Question X2.3 Does anyone understand the answer? I'm totally lost! Question X2.10 (iii) Does anyone know why E[I - E(I)]^3 = E[I^3 - 3I^2 E(I) + 2(E(I))^3] ? (iv) The solution shos that for independent variables skewness is additive too, just like variance? Thanks in advance!
X2.10 E[I-E(I)]^3 = E[I^3-3I^2E(I)+3IE(I)^2-E(I)^3] (I think the assignment solution is incorrect as it looks like its cancelled some term prematurely??) = E(I^3)-3E(I^2)E(I)+3E(I)E(I)^2-E(I)^3 = E(I^3)-3qE(I^2)+2q^3 (as per solution) Haven't looked at the other question, sorry.
Thanks for your reply! I had the same explanation in mind. Anyone knows about the other two questions? Thanks!
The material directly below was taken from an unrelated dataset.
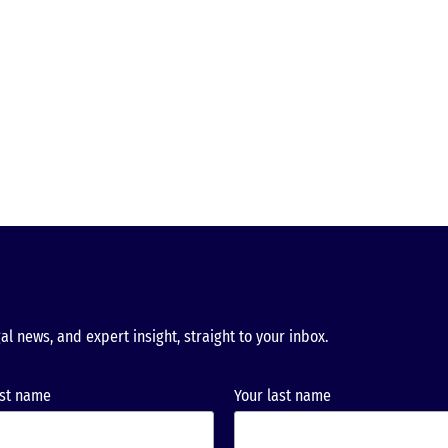
al news, and expert insight, straight to your inbox.
rst name
Your last name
It's looking at the proof that the sum of compound Poissons is also a compound Poisson from the end of Chapter 6. Suppose that S1 is compound Poisson with (Poisson) parameter 5 and claim distribution f1(x) and S2 is compound Poisson with parameter 3 and claim distribution f2(x) then: S is compound Poisson with parameter 5 + 3 = 8 and claim distribution: 5/8 f1(x) + 3/8 f2(x) Does this shed enough light to make the solution understandable? Yes if X and Y are independent then: var(X + Y) = var(X) + var(Y) skew(X + Y) = skew(X) + skew(Y)